──────── Material for this exercise ────────

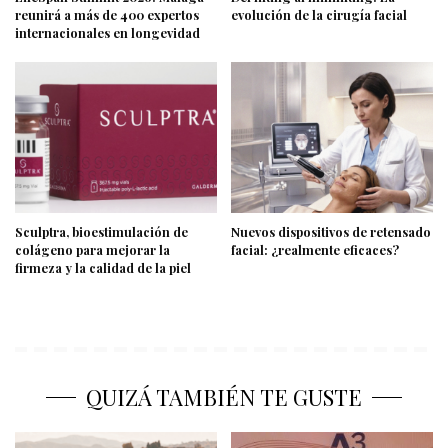
reunirá a más de 400 expertos
evolución de la cirugía facial
internacionales en longevidad
Sculptra, bioestimulación de
Nuevos dispositivos de retensado
colágeno para mejorar la
facial: ¿realmente eficaces?
firmeza y la calidad de la piel
QUIZÁ TAMBIÉN TE GUSTE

────────

**Task instructions**
Your reply should hold only the records, duplicated exactly, without any image.

**Problem solution**
reunirá a más de 400 expertos
evolución de la cirugía facial
internacionales en longevidad
Sculptra, bioestimulación de
Nuevos dispositivos de retensado
colágeno para mejorar la
facial: ¿realmente eficaces?
firmeza y la calidad de la piel
QUIZÁ TAMBIÉN TE GUSTE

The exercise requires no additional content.